Bill e Hillary Clinton
O escândalo que envolveu o presidente dos Estados Unidos e a estagiária da Casa Branca Mônica Lewinski foi capa de jornais e de revistas em todo o mundo. Apesar da traição, Bill Clinton não perdeu o emprego nem a mulher, Hillary, que permaneceu ao lado do então presidente. Recentemente, a senadora comentou ter sentido vergonha e raiva pela traição.

Sienna Miller e Jude Law
A bela atriz Siena Miller não foi poupada pela mídia britânica. Noiva do ator Jude Law, ela rompeu o relacionamento em 2005, ao saber que o galã tinha um caso com a babá de seus filhos. Hoje, ela diz ter perdoado a traição do ex-namorado e o casal está junto novamente.

A manutenção da estabilidade

O terapeuta de casais Enrique Maia dá algumas dicas preciosas para o casal evitar uma traição.

# Preservar um espaço saudável de individualidade ; a cumplicidade precisa estar viva. Você pode compartilhar problemas com um colega de trabalho, mas não substituir essas conversas pelas que você tem com o parceiro ou a parceira: isso é uma brecha para uma possível traição.

# Estar atento ao período que dedicam para ficar juntos. Deve-se estabelecer um tempo para vivências positivas, para que o casal viaje ou curta um momento a sós e não apenas fazer tarefas e cumprir obrigações.

# Evitar o distanciamento e a indiferença. Quando se perde a cumplicidade, um desses fatores entra em cena e pode ser uma porta para a relação extraconjugal.

# Levar em consideração a vida sexual também como um termômetro. No entanto, cada caso é um caso: há casais que transam uma vez por mês e estão satisfeitos, outros têm uma frequência maior e sentem que a baixa é um indicativo de que algo não vai bem.

# Manter um diálogo franco. Isso abre espaço para que as insatisfações sejam ditas e resolvidas pelo casal.

Um conceito particular

Para os rapazes do site Papo de Homem, o conceito de traição deve ser definido pelo casal. ;Tem casais que consideram que se a mulher ficar com outra garota numa balada, isso não caracteriza uma traição. E há casais que consideram pensamentos e fantasias com outros como infidelidade;, observa Philipe Kling, 34 anos, autor de textos do site que explicam a infidelidade masculina. Da mesma forma, alguns especialistas acreditam que a exclusividade sexual não mais será considerada prova de infidelidade.
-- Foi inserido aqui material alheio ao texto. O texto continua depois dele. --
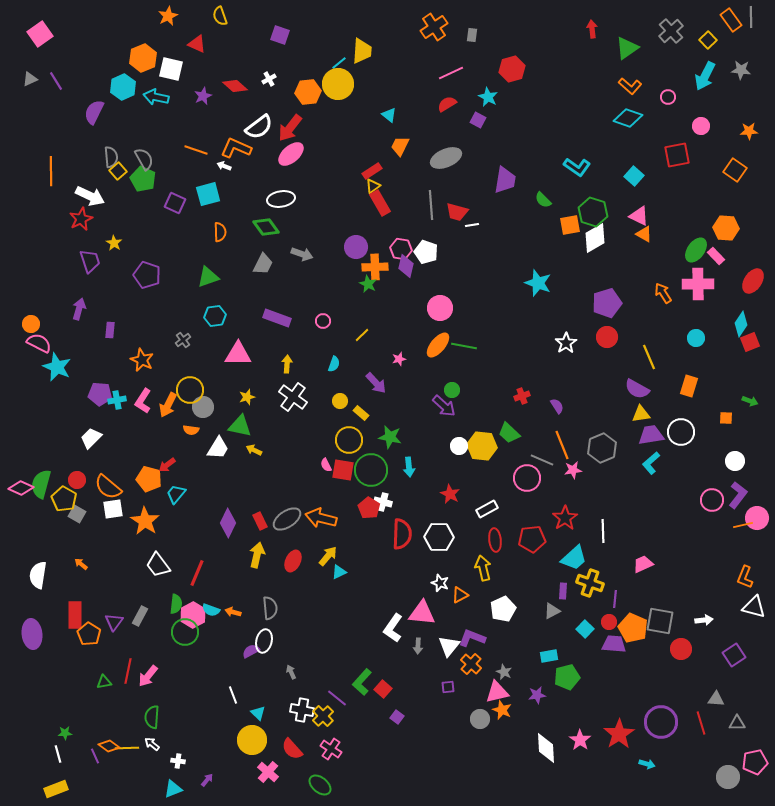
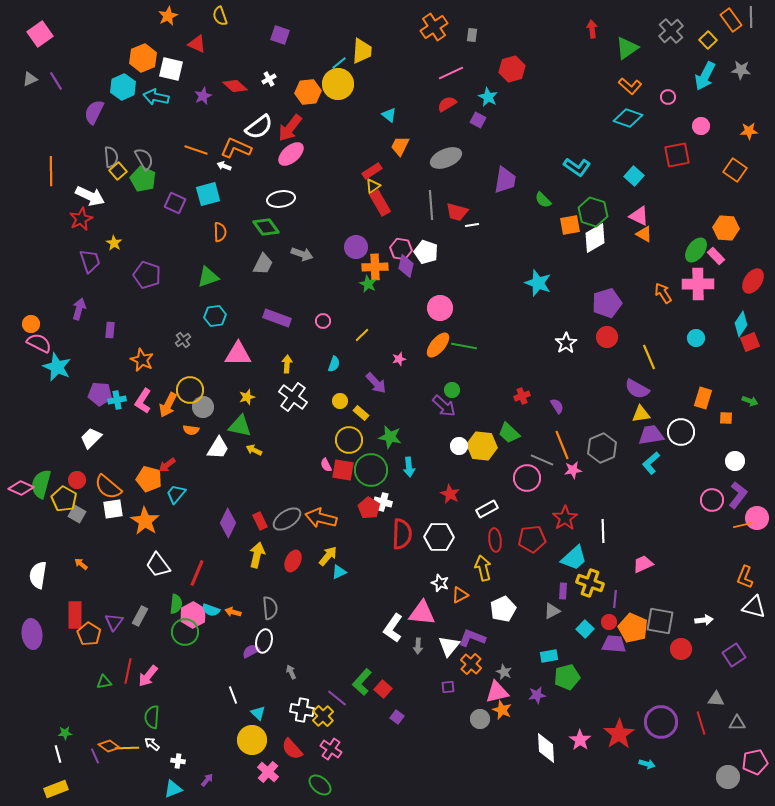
orange rectangle at (689, 386): moved 14 px right, 12 px down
Para a antropóloga Mirian Goldenberg, no entanto, a traição não depende de um acordo. Durante as pesquisas, ela encontrou apenas dois casais que afirmaram ter uma ;relação aberta;. Na opinião do terapeuta de casais Enrique Maia, a monogamia continua sendo algo muito forte na cultura ocidental. ;Pode haver uma liberdade maior dentro do relacionamento conjugal. Isso quer dizer: não te obrigo a estar comigo, mas quero exclusividade, não por imposição, mas por uma questão de escolha.;

O livre arbítrio seria a tônica das relações. Consequentemente, pular a cerca deixaria de ser uma fuga para frustrações. ;Casar-se mais tarde, deixar os filhos para depois, ser independente economicamente e buscar mais intimidade são fatores que facilitariam a escolha mais certa. Para que trair se eu quero essa pessoa?;, conclui a antropóloga.